Amici, romani e concittadini: non vengo a dire che il fandom è il luogo migliore del mondo, dove gli uccellini cinguettano e le farfalle svolazzano e le pentole d’oro aspettano tranquille sotto gli arcobaleni.
Non è così.
Nel fandom si litiga. Nel fandom ci sono le piccole e grandi cattiverie: a volte si plagia per dispetto o per pigrizia, altre volte si reagisce inviperiti al commento critico scatenando le amiche contro il recensore, altre volte ancora si fa la battutina velenosa. E così via.
Eppure, si sta bene. Io, almeno, ci sono stata benissimo: forse perchè non mi sono mai preoccupata di schierarmi (lo so, è un mio limite: ribadisco che Veltroni mi fa un baffo), quanto, semmai, di leggere e di scrivere. E di commentare, dando quando potevo suggerimenti oppure esprimendo il piacere che avevo provato dopo una lettura.
Vediamo se riesco a spiegarmi: nel fandom sei uno-a-uno. Sei pari agli altri. Non sei migliore, mai: neanche se la tua storia ha molti commenti.
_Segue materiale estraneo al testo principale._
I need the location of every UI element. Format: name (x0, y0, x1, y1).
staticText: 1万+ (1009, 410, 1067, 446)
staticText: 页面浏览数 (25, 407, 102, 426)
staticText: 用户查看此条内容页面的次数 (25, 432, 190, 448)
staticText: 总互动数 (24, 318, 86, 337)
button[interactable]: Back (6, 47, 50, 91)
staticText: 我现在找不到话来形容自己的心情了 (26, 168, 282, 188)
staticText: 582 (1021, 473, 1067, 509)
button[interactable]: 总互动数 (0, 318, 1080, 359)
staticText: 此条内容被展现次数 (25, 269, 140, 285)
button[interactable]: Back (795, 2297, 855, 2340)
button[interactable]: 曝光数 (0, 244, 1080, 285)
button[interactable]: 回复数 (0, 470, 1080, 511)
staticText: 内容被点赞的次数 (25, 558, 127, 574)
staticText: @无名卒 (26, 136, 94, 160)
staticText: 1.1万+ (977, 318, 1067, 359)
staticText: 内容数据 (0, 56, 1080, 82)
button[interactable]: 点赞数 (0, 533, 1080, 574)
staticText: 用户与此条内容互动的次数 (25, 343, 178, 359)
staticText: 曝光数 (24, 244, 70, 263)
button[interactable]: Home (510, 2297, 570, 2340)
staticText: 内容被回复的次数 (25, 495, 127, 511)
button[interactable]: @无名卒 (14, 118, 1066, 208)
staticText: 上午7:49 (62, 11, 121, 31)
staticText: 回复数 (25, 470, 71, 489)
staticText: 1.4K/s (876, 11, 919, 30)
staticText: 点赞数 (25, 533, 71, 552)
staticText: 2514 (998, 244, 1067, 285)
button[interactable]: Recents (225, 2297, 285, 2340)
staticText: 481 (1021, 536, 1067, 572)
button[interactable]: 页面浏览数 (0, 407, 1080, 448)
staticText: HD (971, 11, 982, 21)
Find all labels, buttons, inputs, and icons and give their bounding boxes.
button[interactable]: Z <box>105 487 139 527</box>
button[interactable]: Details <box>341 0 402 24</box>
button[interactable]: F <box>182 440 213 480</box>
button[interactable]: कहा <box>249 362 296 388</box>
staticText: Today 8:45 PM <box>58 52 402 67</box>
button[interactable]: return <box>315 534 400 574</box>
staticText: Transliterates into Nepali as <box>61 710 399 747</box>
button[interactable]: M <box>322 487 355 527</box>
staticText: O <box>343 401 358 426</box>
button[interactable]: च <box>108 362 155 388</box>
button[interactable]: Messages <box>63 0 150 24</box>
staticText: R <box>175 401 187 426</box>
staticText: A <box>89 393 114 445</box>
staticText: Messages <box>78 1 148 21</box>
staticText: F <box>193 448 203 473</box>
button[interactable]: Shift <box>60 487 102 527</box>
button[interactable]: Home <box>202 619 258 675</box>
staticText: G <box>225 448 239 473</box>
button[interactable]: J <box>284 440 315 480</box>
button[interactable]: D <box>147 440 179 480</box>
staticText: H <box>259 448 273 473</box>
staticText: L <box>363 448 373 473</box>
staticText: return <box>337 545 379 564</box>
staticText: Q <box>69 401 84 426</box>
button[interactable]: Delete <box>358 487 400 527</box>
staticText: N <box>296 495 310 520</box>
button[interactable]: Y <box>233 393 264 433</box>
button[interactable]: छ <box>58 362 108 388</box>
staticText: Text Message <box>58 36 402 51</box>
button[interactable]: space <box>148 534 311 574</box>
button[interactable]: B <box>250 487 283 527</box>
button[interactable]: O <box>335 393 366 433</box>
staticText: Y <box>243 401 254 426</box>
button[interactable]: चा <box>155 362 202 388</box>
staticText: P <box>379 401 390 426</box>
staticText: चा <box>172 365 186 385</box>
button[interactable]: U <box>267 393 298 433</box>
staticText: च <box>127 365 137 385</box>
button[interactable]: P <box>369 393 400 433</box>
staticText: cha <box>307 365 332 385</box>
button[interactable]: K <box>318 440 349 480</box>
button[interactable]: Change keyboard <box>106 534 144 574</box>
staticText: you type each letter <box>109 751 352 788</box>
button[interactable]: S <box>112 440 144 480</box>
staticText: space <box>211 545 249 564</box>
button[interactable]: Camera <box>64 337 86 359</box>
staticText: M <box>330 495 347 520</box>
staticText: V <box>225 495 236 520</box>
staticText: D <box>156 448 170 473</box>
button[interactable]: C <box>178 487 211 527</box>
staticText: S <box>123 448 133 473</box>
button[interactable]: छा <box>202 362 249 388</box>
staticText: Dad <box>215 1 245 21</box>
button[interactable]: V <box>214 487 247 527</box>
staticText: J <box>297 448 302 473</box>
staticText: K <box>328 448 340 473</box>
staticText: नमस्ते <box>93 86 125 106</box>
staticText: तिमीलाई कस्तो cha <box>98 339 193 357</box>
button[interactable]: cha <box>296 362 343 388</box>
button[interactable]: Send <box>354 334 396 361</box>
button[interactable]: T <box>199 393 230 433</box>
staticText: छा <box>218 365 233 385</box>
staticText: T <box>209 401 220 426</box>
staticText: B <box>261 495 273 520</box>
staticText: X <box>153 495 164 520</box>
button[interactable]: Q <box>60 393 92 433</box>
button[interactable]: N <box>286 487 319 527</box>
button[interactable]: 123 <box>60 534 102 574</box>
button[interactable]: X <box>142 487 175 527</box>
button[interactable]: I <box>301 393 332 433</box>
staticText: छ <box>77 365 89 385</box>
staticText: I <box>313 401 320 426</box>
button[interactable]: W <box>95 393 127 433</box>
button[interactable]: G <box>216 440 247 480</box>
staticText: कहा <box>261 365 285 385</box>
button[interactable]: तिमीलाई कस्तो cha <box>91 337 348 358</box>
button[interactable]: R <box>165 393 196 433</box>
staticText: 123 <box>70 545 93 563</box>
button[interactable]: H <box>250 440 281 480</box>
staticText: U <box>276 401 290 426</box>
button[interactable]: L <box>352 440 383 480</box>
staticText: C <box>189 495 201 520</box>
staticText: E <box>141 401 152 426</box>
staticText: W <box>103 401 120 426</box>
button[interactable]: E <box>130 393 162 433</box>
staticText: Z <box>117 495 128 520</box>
Sei uno dei molti. E questo a me fa bene: perchè non ho mai creduto che lo scrittore abbia uno status superiore al lettore. Anzi, continuo a pensare che lo scrittore sia semplicemente qualcuno che ha una storia da raccontare, e punto.
E che gli sia necessario un confronto: in questo momento, mentre sono alle prese con la Crisi del Secondo Libro (è quella cosa per cui ti rendi perfettamente conto che il Secondo Libro rischia di soffrire di un eccesso, perchè ci metti dentro tutte le corde che puoi toccare, tutti i virtuosismi di cui sei capace. E così lo ammazzi), ho bisogno di confronto come l’aria. E lo sto ottenendo, grazie al cielo.
Il fandom, per finire, ti ricorda che non sei uno strafigo/figa. Sei qualcuno che ha qualcosa da dire, e molto da ascoltare. Per me, è benefico.